Banyak orang Indonesia hari ini seolah lupa dengan apa yang diajarkan disekolah tentang nilai dan norma sehingga banyak penduduk kita bermental buruk. saya baru dapat cerita dari seorang teman, tentang ditipunya usaha katering keluarganya oleh orang kepercayaan keluarganya yang berimbas ikut menipunya para pegawai ke keluarga teman saya selaku pemilik katering. Contoh-contoh macam ini yang bikin kita harus berpikir terbuka bahwa, ga gampang mengatur negeri 240 juta lebih penduduk dengan mental macam itu. Mental egois yang cenderung mikirin kantong, perut, dan kepentingan sendiri.
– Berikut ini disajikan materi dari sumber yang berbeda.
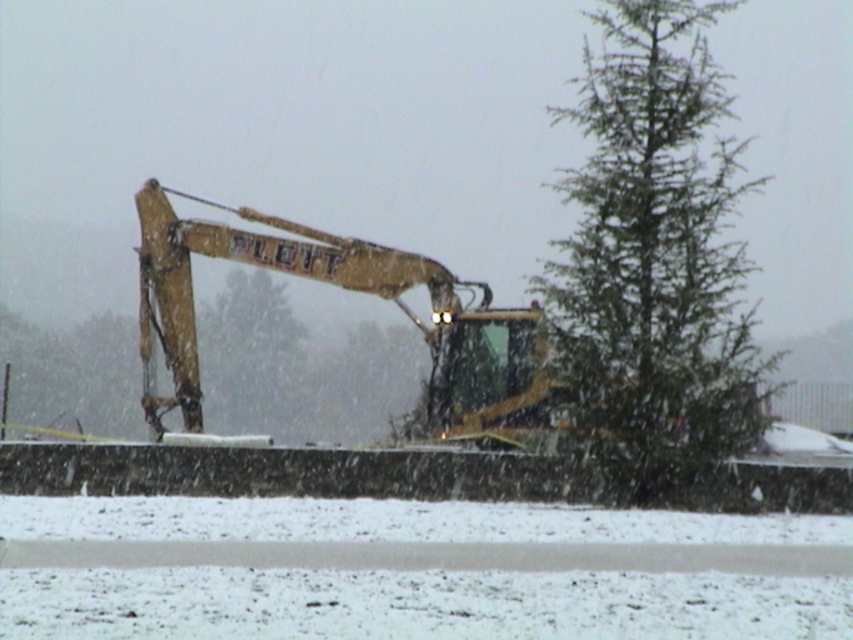 Question: Which point is closer to the camera?

Choices:
 (A) green needle-like tree at right
 (B) yellow metallic excavator at center

Answer: (A)

Question: Does green needle-like tree at right have a lesser width compared to yellow metallic excavator at center?

Choices:
 (A) yes
 (B) no

Answer: (B)

Question: Does green needle-like tree at right lie behind yellow metallic excavator at center?

Choices:
 (A) no
 (B) yes

Answer: (A)

Question: Does green needle-like tree at right appear under yellow metallic excavator at center?

Choices:
 (A) yes
 (B) no

Answer: (B) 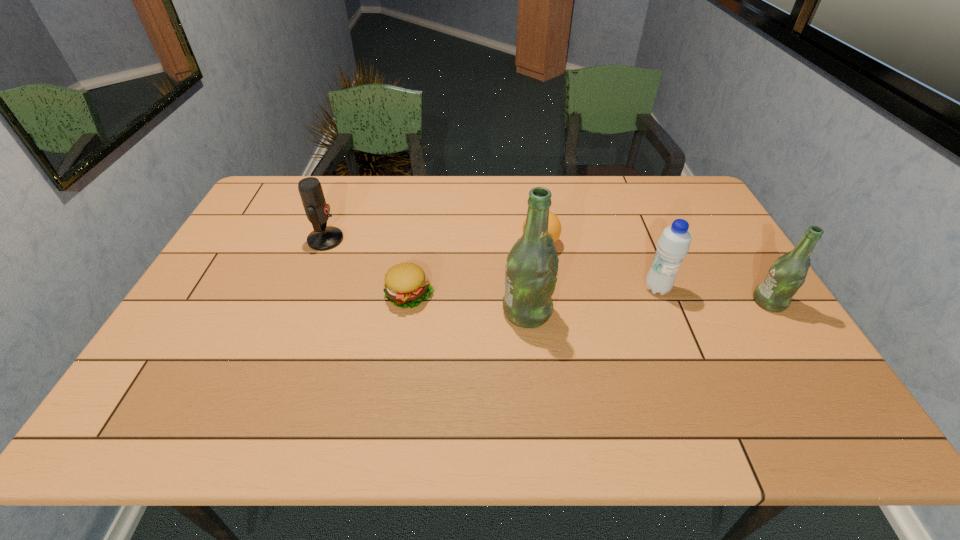 I want to click on free space located 0.270m on the side of the leftmost object with the red ring, so click(429, 240).

At what (x,y) coordinates should I click in order to perform the action: click on free space located 0.190m on the right of the water bottle. Please return your answer as a coordinate pair (x, y). Looking at the image, I should click on (739, 288).

Find the location of `vacant region located 0.070m on the left of the fifth object from right to left`. vacant region located 0.070m on the left of the fifth object from right to left is located at coordinates (359, 295).

I want to click on blank area located 0.250m on the side with brand of the second shortest object, so click(441, 244).

Image resolution: width=960 pixels, height=540 pixels. What are the coordinates of `vacant space located on the side with brand of the second shortest object` in the screenshot? It's located at (480, 244).

Image resolution: width=960 pixels, height=540 pixels. I want to click on vacant space situated on the side with brand of the second shortest object, so click(x=490, y=244).

This screenshot has height=540, width=960. What are the coordinates of `object located in the right edge section of the desktop` in the screenshot? It's located at (787, 274).

The height and width of the screenshot is (540, 960). Identify the location of free space at the far edge. (552, 191).

Find the location of `vacant space at the near edge of the desktop`. vacant space at the near edge of the desktop is located at coordinates (385, 380).

The height and width of the screenshot is (540, 960). In the image, there is a desktop. Identify the location of vacant region at the left edge. (263, 261). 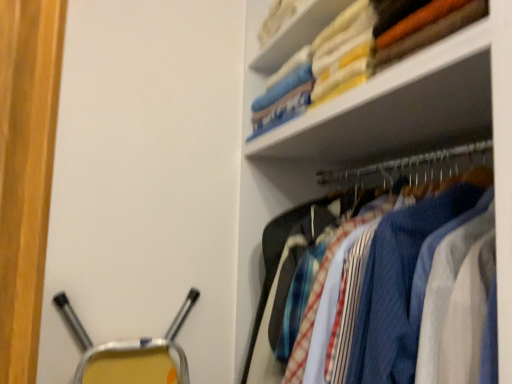 Question: From a real-world perspective, is white fabric at upper right positioned under textured fabric shirts at upper right based on gravity?

Choices:
 (A) yes
 (B) no

Answer: (B)

Question: Is white fabric at upper right oriented away from textured fabric shirts at upper right?

Choices:
 (A) no
 (B) yes

Answer: (A)

Question: Would you consider white fabric at upper right to be distant from textured fabric shirts at upper right?

Choices:
 (A) no
 (B) yes

Answer: (A)

Question: From the image's perspective, would you say white fabric at upper right is shown under textured fabric shirts at upper right?

Choices:
 (A) yes
 (B) no

Answer: (B)

Question: Is white fabric at upper right not inside textured fabric shirts at upper right?

Choices:
 (A) no
 (B) yes

Answer: (B)

Question: Is soft cotton towels at upper right to the left or to the right of white fabric at upper right in the image?

Choices:
 (A) right
 (B) left

Answer: (A)

Question: Would you say soft cotton towels at upper right is inside or outside white fabric at upper right?

Choices:
 (A) inside
 (B) outside

Answer: (B)

Question: Considering their positions, is soft cotton towels at upper right located in front of or behind white fabric at upper right?

Choices:
 (A) behind
 (B) front

Answer: (B)

Question: Is point (473, 6) positioned closer to the camera than point (289, 44)?

Choices:
 (A) closer
 (B) farther

Answer: (A)

Question: In terms of height, does white fabric at upper right look taller or shorter compared to soft cotton towels at upper right?

Choices:
 (A) tall
 (B) short

Answer: (B)

Question: Is white fabric at upper right situated inside soft cotton towels at upper right or outside?

Choices:
 (A) inside
 (B) outside

Answer: (B)

Question: Would you say white fabric at upper right is to the left or to the right of soft cotton towels at upper right in the picture?

Choices:
 (A) right
 (B) left

Answer: (B)

Question: Considering the positions of white fabric at upper right and soft cotton towels at upper right in the image, is white fabric at upper right wider or thinner than soft cotton towels at upper right?

Choices:
 (A) wide
 (B) thin

Answer: (B)

Question: Choose the correct answer: Is textured fabric shirts at upper right inside soft cotton towels at upper right or outside it?

Choices:
 (A) inside
 (B) outside

Answer: (B)

Question: From a real-world perspective, is textured fabric shirts at upper right above or below soft cotton towels at upper right?

Choices:
 (A) below
 (B) above

Answer: (A) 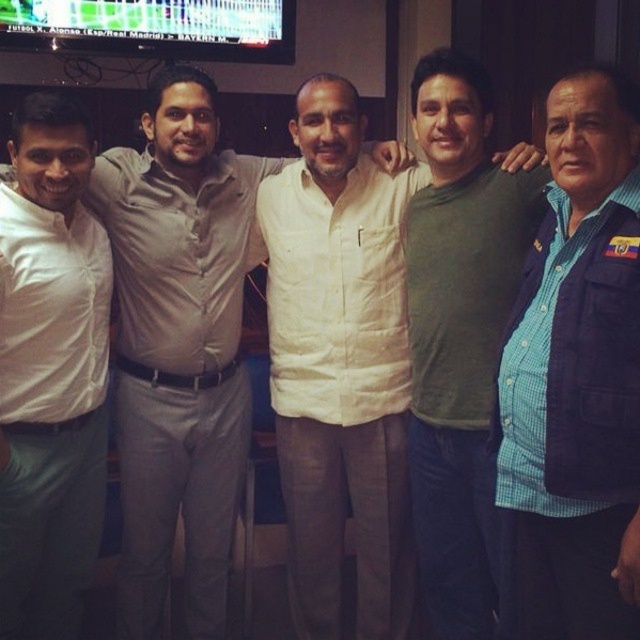 Question: Which object appears closest to the camera in this image?

Choices:
 (A) white matte shirt at left
 (B) white cotton shirt at center

Answer: (A)

Question: Is blue checkered shirt at right bigger than green matte shirt at center?

Choices:
 (A) yes
 (B) no

Answer: (B)

Question: Which of the following is the closest to the observer?

Choices:
 (A) (488, 317)
 (B) (385, 369)
 (C) (179, 236)

Answer: (A)

Question: Can you confirm if white cotton shirt at center is wider than white matte shirt at left?

Choices:
 (A) no
 (B) yes

Answer: (B)

Question: Is blue checkered shirt at right positioned behind white cotton shirt at center?

Choices:
 (A) yes
 (B) no

Answer: (B)

Question: Which of the following is the farthest from the observer?

Choices:
 (A) blue checkered shirt at right
 (B) white cotton shirt at center

Answer: (B)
Tiba-tiba terbayang dalam kepala saya susahnya manjadi seorang birokrat di Indonesia yang harus tahan mental dan iman menghadapi trik-trtik dan permainan cantik untuk mencapai kebulusan yang ada dikepala mereka. Betapa itu hal yang mengerikan, ketika kita punya sejuta mimpi untuk indonesia tapi kita justru ditodong kawan-kawan se-Indonesia sendiri. Menahan saja ga terbayang sulitnya apa lagi mengubahnya? Secara realistis tanpa bermaksud pesimistis, rasanya akan begitu susah untuk meluruskan lagi kerumitan di negeri ini tanpa kebesaran hati, dan kelegowoan dari setiap kawan di Indonesia untuk mau diubah secara sadar agar tercipta Indonesia yang kita impikan. Kalau sikut-sikut mereka, jegalan, hingga ludah mereka tetap ada di badan kita, durhakakah kita bila berpikir untuk berhenti menopang mereka? Berhenti bermimpi Menopang Indonesia?